The company didn't disclose perks for its ex-chairman, the government says.
WASHINGTON -- Tyson Foods Inc. agreed Thursday to pay a $1.5 million civil fine to settle federal regulators' charges that it failed to fully disclose lavish perks provided to former chairman Don Tyson, including $38,000 in oriental rugs and antiques, and the use of houses in England and Mexico.
Don Tyson will pay an additional $700,000 civil fine to settle charges by the Securities and Exchange Commission that he caused and aided the company's violations of disclosure rules for benefits that Tyson, friends and family members received while he was chairman and after his retirement in October 2001.
Tyson is still a consultant to the company and sits on its board.
Neither Springdale, Ark.-based Tyson Foods, the world's largest producer of chicken, beef and pork, nor Tyson himself admitted or denied wrongdoing under the settlement. They did agree to refrain from future violations of federal securities laws.
"Shareholders have a right to complete and accurate disclosures that provide a full appreciation of how public companies are using corporate assets for the personal benefit of their top executives," Paul Berger, an SEC associate director of enforcement, said in a statement.
John Tyson, who is the son of Don Tyson and is now the company's chairman and CEO, said the "company has cooperated fully with the SEC in an effort to resolve this matter and (we) are pleased to be moving forward. We've also put additional controls and procedures in place to help ensure executive perquisites are being properly tracked and disclosed in the future."
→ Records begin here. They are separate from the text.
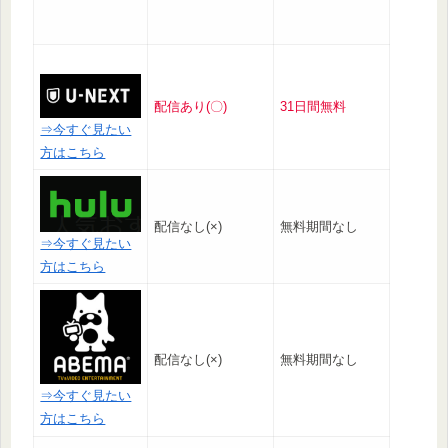
配信あり(〇)
31日間無料
⇒今すぐ見たい
方はこちら
配信なし(×)
無料期間なし
⇒今すぐ見たい
方はこちら
配信なし(×)
無料期間なし
⇒今すぐ見たい
方はこちら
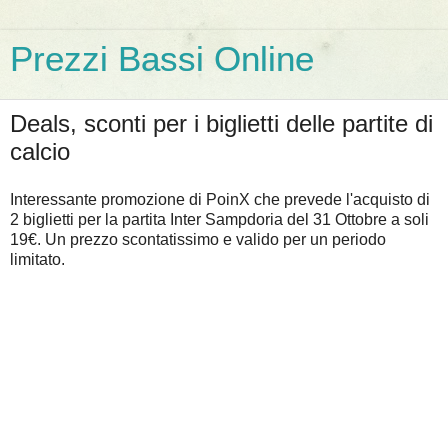
Prezzi Bassi Online
Deals, sconti per i biglietti delle partite di
calcio
Interessante promozione di PoinX che prevede l'acquisto di
2 biglietti per la partita Inter Sampdoria del 31 Ottobre a soli
19€. Un prezzo scontatissimo e valido per un periodo
limitato.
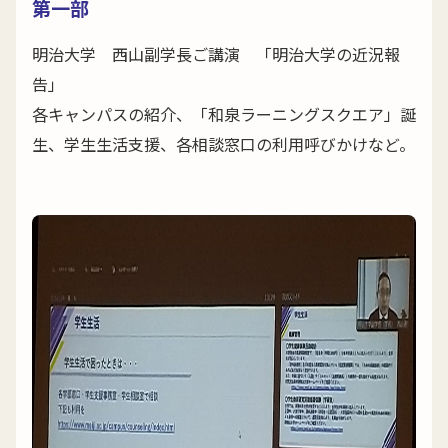
第一部
明治大学 西山副学長ご講演 「明治大学の近況報
告」
各キャンパスの紹介、「和泉ラーニングスクエア」誕
生、学生生活支援、各相談窓口の利用呼びかけなど。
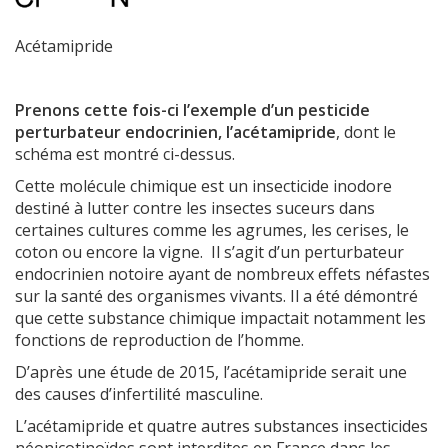
Acétamipride
Prenons cette fois-ci l’exemple d’un pesticide
perturbateur endocrinien, l’acétamipride
, dont le
schéma est montré ci-dessus.
Cette molécule chimique est un insecticide inodore
destiné à lutter contre les insectes suceurs dans
certaines cultures comme les agrumes, les cerises, le
coton ou encore la vigne. Il s’agit d’un perturbateur
endocrinien notoire ayant de nombreux effets néfastes
sur la santé des organismes vivants. Il a été démontré
que cette substance chimique impactait notamment les
fonctions de reproduction de l’homme.
D’après une étude de 2015, l’acétamipride serait une
des causes d’infertilité masculine.
L’acétamipride et quatre autres substances insecticides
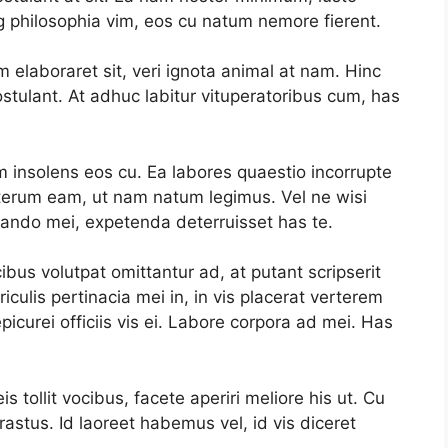
philosophia vim, eos cu natum nemore fierent.
elaboraret sit, veri ignota animal at nam. Hinc
stulant. At adhuc labitur vituperatoribus cum, has
m insolens eos cu. Ea labores quaestio incorrupte
alterum eam, ut nam natum legimus. Vel ne wisi
quando mei, expetenda deterruisset has te.
ibus volutpat omittantur ad, at putant scripserit
iculis pertinacia mei in, in vis placerat verterem
picurei officiis vis ei. Labore corpora ad mei. Has
tollit vocibus, facete aperiri meliore his ut. Cu
astus. Id laoreet habemus vel, id vis diceret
During Don Tyson's tenure from 1997 to 2001, the SEC said, the company provided perks and personal benefits worth about $3 million to him, his wife and daughters and three friends. Many of them were not approved by the board of directors' compensation committee, the agency said.
It said they included:
$689,016 in personal expenses for Tyson and two friends, including $20,000 in purchases of oriental rugs and $18,000 of antiques, a $15,000 vacation in London, an $8,000 horse and other purchases of clothing, jewelry, artwork, vacations and theater tickets, paid with cash advances from the company's accounts, directly billed to the company or charged to company credit cards issued Tyson and the two friends.
$464,132 in personal use by Tyson and his family and friends of company-owned houses in the English countryside and in Cabo San Lucas, Mexico, including use of the company-paid chauffeur, cook and housekeeper at the house in England and the company's boat with crew in Cabo San Lucas.
$426,086 in personal use of company-owned aircraft by Tyson and his family and friends.
$203,675 in housekeeping services provided at five different homes where Tyson and his family and friends lived or vacationed.
$84,000 in lawn maintenance at the five homes.
In December, the company offered in settlement negotiations with the SEC to pay a $1.5 million fine, while Don Tyson offered to pay $200,000.
The company said last summer that the board had reviewed the SEC's allegations and that Don Tyson voluntarily paid the company more than $1.5 million for items that came under review.
Shares of Tyson rose 20 cents to close at $16.74 Thursday on the New York Stock Exchange, where it has traded between $13.97 and $21.28 over the past 52 weeks.